Non poteva nemmeno pensare al crudele destino di quelle povere bambine, vittime innocenti di un angelo nero che credeva di fare del bene nell’agire allo scopo di soddisfare un principio fittizio installato nei suoi circuiti morti. Quanto sangue… quanto sangue e sofferenze macchiavano quelle mani e pesavano su quelle spalle che da piccola l’avevano accudita e sollevata su di esse.
Quasi si sentiva in colpa per essere stata l’unica a sopravvivere nonostante il suo non si potesse dire un destino migliore.
Quando finì di raccontare, Adam le si avvicinò apparentemente sereno, come se non le avesse appena rivelato la verità più orrenda che potesse esistere al mondo. Le sorrise con calore e le disse:
«Bene, ora sai tutto. Come ti senti Amelia? Desideri mangiare o bere qualcosa? Se vuoi ti leggo un libro.»
Tese una mano ad accarezzare la guancia, ma Amelia si ritirò con uno scatto che soprese lei per prima.
«Non toccarmi! Non mi toccare!» gridò terrorizzata. Sentiva ogni terminazione nervosa come in procinto di prendere fuoco e non sopportava il pensiero di essere anche solo sfiorata da lui in quel momento.

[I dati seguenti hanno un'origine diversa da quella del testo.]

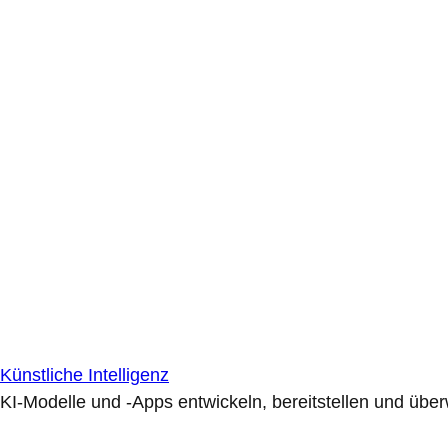
Künstliche Intelligenz
KI-Modelle und -Apps entwickeln, bereitstellen und übe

«Perché non posso? Hai male?»
«Non voglio e basta! Non lo devi fare! Vattene via! Vattene! Esci da qui!»
Contrariamente a quanto ci si aspettasse, Adam sorrise.
«Riconosco questo schema. Allora ha funzionato! Sei tornata davvero, Amelia! Eccoti, dici proprio le stesse cose di un tempo…»
Amelia non si soffermò ad analizzare ciò che egli diceva. Per quel giorno ne aveva avuto abbastanza di ascoltare cose assurde e ormai non capiva quasi più nulla di quello che dicesse in ogni caso.
Solo quando riuscì a farlo uscire dalla camera, si abbandonò tra le lenzuola e si arrese a un pianto disperato e liberatorio.